Focused on System Reform since 1976
The first organizational funding investment was secured through federal Juvenile Justice and Delinquency Prevention funds for implementing the Juvenile Justice Delinquency Prevention Act, bringing much needed reforms to Florida. Other early interest areas included child abuse intervention, runaway youth services and licensure of both early child care and residential foster care programs.
In 1979, the Center was one of seven state-based advocacy organizations awarded a three-year Law Enforcement Assistance Administration (LEAA) grant by the U.S. Department of Justice for comprehensive research and policy reports on children’s needs from pre-natal care to delinquency prevention.
Important System Changes and Interventions are Born
The Center launched its membership subscription outreach in 1981 to help fund its activities. This network achieved the creation of Florida’s Guardian ad Litem Program (1980) in two pilot judicial circuits to bring volunteers into the dependency courts as advocates for the best interests of abused, neglected and abandoned children.
In addition, the Center worked diligently to enforce sight and sound separation of youth incarcerated in adult jails after the publication of Juvenile Injustice: The Jailing of Children in Florida, a comprehensive assessment of the inappropriate placement of youth in Florida’s training school institutions.

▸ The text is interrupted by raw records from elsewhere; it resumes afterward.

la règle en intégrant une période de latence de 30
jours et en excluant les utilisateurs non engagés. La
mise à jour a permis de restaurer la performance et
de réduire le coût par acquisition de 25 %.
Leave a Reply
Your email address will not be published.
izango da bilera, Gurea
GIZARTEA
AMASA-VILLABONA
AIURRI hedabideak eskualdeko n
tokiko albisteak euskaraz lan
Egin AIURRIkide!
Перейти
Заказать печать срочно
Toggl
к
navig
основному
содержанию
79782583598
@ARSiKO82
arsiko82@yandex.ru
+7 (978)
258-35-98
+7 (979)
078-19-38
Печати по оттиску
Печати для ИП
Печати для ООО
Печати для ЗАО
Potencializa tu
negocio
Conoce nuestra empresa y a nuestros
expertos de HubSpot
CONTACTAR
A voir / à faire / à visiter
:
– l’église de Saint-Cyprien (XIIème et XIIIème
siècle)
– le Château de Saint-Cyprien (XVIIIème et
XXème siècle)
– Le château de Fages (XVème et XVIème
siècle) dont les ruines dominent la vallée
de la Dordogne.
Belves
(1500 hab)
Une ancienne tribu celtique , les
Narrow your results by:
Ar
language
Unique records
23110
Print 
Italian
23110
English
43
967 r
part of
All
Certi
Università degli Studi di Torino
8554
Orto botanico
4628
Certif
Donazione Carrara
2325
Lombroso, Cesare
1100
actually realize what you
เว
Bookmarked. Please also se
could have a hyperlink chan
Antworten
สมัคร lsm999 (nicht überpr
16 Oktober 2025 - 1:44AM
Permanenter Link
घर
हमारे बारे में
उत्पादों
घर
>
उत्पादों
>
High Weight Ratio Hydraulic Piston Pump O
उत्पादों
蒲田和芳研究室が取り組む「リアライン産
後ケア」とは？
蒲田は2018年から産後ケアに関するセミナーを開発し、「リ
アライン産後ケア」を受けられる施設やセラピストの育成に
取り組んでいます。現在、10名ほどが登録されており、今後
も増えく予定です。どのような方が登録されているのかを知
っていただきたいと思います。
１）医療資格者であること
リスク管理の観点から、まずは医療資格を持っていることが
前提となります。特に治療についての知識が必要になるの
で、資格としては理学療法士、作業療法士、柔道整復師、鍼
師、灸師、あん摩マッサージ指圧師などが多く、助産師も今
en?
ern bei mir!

The Center, in partnership with the University of South Florida, was among the first wave of Kids Count partners. Each year, media coverage of Florida Kids Count was dominantly featured in the news. This partnership was recognized nationally as one of the most effective efforts that resulted in educating policy makers and the public about the status of Florida’s children.

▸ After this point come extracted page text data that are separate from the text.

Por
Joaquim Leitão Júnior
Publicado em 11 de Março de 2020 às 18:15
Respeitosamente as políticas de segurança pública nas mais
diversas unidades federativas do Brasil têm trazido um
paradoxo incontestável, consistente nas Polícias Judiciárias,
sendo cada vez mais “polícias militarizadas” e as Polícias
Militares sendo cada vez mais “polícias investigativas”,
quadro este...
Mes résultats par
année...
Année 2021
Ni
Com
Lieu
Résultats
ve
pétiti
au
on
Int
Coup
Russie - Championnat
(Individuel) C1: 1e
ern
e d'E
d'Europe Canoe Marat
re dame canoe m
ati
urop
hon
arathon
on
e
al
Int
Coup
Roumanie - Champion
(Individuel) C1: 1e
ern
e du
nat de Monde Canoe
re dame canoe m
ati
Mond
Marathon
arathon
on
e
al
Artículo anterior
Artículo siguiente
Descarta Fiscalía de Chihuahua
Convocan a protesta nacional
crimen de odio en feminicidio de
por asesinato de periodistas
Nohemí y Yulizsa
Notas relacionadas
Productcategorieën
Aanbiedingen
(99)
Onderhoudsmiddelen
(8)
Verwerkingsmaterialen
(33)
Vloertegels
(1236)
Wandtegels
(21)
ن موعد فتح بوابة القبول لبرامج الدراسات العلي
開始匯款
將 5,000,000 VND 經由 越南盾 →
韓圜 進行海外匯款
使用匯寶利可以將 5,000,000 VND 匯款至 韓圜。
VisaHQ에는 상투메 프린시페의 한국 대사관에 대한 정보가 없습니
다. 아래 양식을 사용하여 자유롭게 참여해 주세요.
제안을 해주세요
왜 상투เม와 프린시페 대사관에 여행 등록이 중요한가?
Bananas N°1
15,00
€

In 1986, the Center took a leadership role in advocating an expansion of the Juvenile Welfare Board of Pinellas County model, first established in 1946, to create legislation allowing any county to create property tax-supported children’s services councils by referendum. Since then, Children’s Services Councils have been successfully created in seven counties, now representing approximately two-thirds of the population of Florida’s children.

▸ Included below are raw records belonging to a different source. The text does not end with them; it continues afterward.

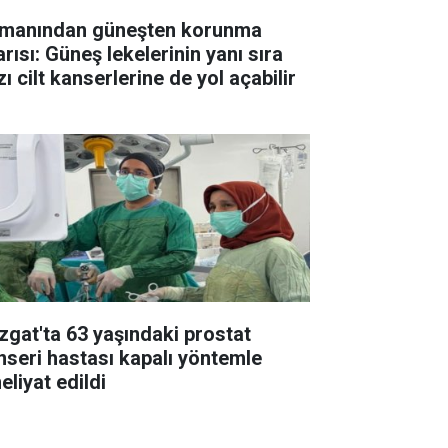
manından güneşten korunma
rısı: Güneş lekelerinin yanı sıra
ı cilt kanserlerine de yol açabilir
zgat'ta 63 yaşındaki prostat
nseri hastası kapalı yöntemle
eliyat edildi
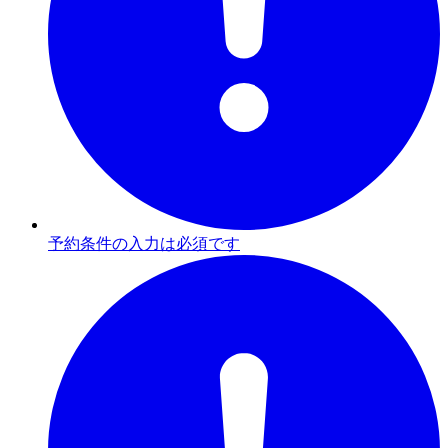
予約条件の入力は必須です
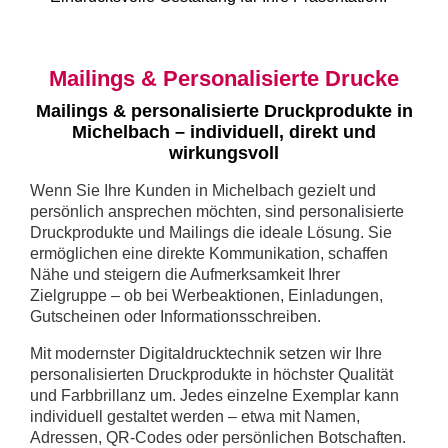
Mailings & Personalisierte Drucke
Mailings & personalisierte Druckprodukte in
Michelbach – individuell, direkt und
wirkungsvoll
Wenn Sie Ihre Kunden in Michelbach gezielt und
persönlich ansprechen möchten, sind personalisierte
Druckprodukte und Mailings die ideale Lösung. Sie
ermöglichen eine direkte Kommunikation, schaffen
Nähe und steigern die Aufmerksamkeit Ihrer
Zielgruppe – ob bei Werbeaktionen, Einladungen,
Gutscheinen oder Informationsschreiben.
Mit modernster Digitaldrucktechnik setzen wir Ihre
personalisierten Druckprodukte in höchster Qualität
und Farbbrillanz um. Jedes einzelne Exemplar kann
individuell gestaltet werden – etwa mit Namen,
Adressen, QR-Codes oder persönlichen Botschaften.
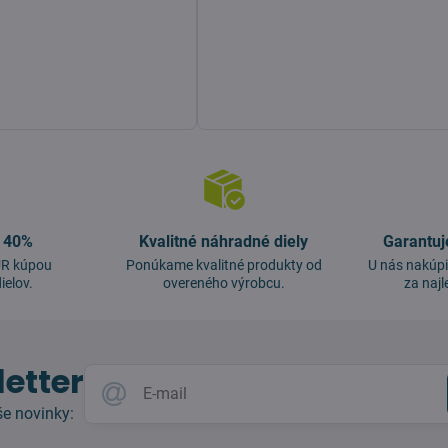
o 40%
Kvalitné náhradné diely
Garantuj
EUR kúpou
Ponúkame kvalitné produkty od
U nás nakúpi
ielov.
overeného výrobcu.
za najl
etter
e novinky:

In 1992, Vote Kids, the precursor of The Children’s Campaign in Tallahassee, developed a clear set of permissible, non-partisan communications strategies to bring a new level of attention to the cause of children and families during each bi-annual election cycle.
A Change in Name, But Not in Mission
In 1998, the operating name of the organization changed to Voices for Florida. Over the decades, Voices for Florida and its network members have helped envision and support a diversity of statewide program coalitions including: the Florida Network of Youth and Family Services (runaway and crisis youth), Healthy Start (health and education services for pregnant women), Ounce of Prevention Fund and Healthy Families (primary prevention of child abuse), Family Café (family-focused services for children with developmental challenges) and Early Steps (intervention for mitigation of early childhood delays). The most recent advancement to be brought forward is Open Doors, a network to serve sexually exploited and trafficked victims age 10-24. .
The most recent advancement to be brought forward is Open Doors, a network to serve sexually exploited children and victims of sex trafficking.